Ковиньяка повезли на лихом коне в селение Сен-Лубес, которое принадлежало сторонникам д’Эпернона. Там нашли нового посланного, который прискакал за новостями о беглеце на лошади самого герцога, испанской кобыле несметной стоимости.
— Спасен ли он? — спросил посланный у начальника конвоя, провожавшего Ковиньяка.
— Да, — отвечал тот, — мы везем его.
Только этого и хотел посланный, он повернул лошадь и исчез как метеор по дороге в Либурн. Через полтора часа измученная лошадь упала у городских ворот, предоставив своему всаднику свалиться к ногам герцога д’Эпернона, который, дрожа от нетерпения, ждал слова «да».

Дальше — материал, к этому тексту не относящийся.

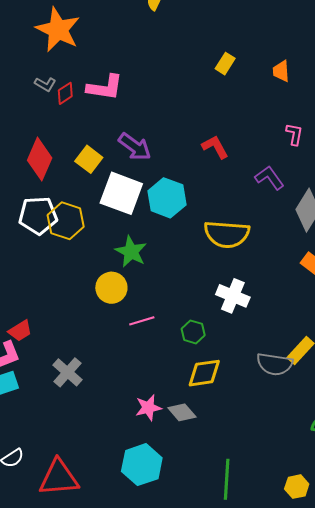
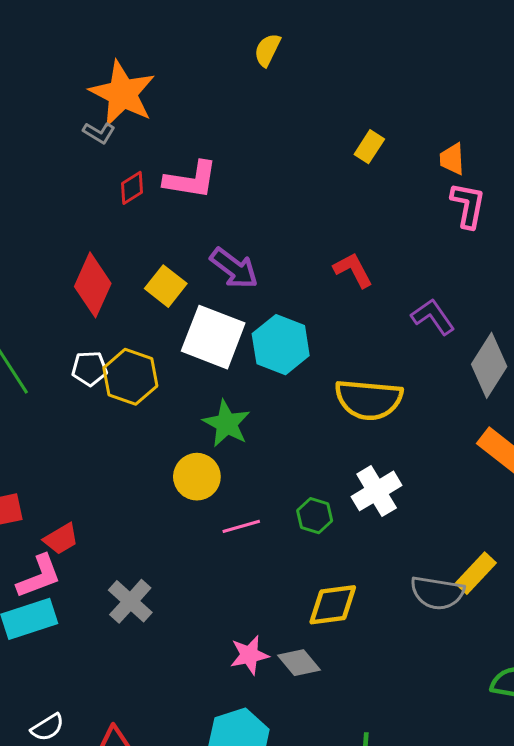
gray L-shape: (45, 84) -> (99, 133), moved
pink L-shape: (294, 134) -> (468, 205), moved, size x1.4
white pentagon: (38, 216) -> (90, 368), size x0.6
white cross: (233, 296) -> (377, 491), turned 36
green hexagon: (193, 332) -> (315, 516), moved

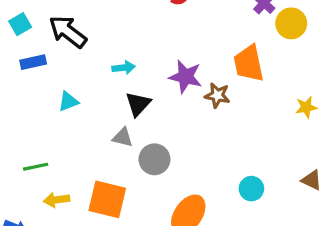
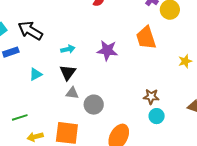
brown star: (217, 95) -> (151, 97), moved
black triangle: (138, 104) -> (68, 72), moved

Посланец, измученный и весь в ушибах от падения, имел еще силы произнести это «да», стоившее так дорого. Герцог тотчас же, не теряя ни секунды, бросился к дому Нанон, которая по-прежнему лежала на постели, почти теряя разум, и остановившимся взглядом бессмысленно смотрела на дверь, охраняемую лакеями.
— Да, — вскричал герцог д’Эпернон, — да, он спасен, дорогая! Он сейчас приедет, и вы обнимете его!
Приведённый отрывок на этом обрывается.